Exercise goal
Across the listing below, count the lines holding "деревом". State the number and nothing more.

Records shown
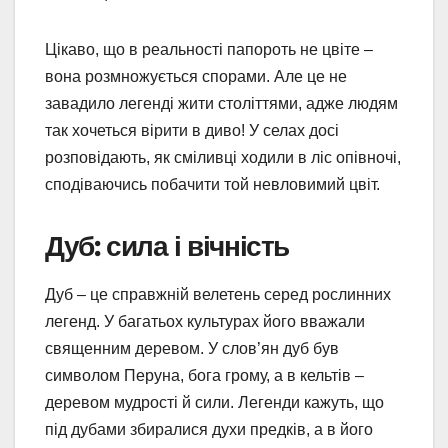
Цікаво, що в реальності папороть не цвіте –
вона розмножується спорами. Але це не
завадило легенді жити століттями, адже людям
так хочеться вірити в диво! У селах досі
розповідають, як сміливці ходили в ліс опівночі,
сподіваючись побачити той невловимий цвіт.
Дуб: сила і вічність
Дуб – це справжній велетень серед рослинних
легенд. У багатьох культурах його вважали
священним деревом. У слов’ян дуб був
символом Перуна, бога грому, а в кельтів –
деревом мудрості й сили. Легенди кажуть, що
під дубами збиралися духи предків, а в його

Solution to this problem
2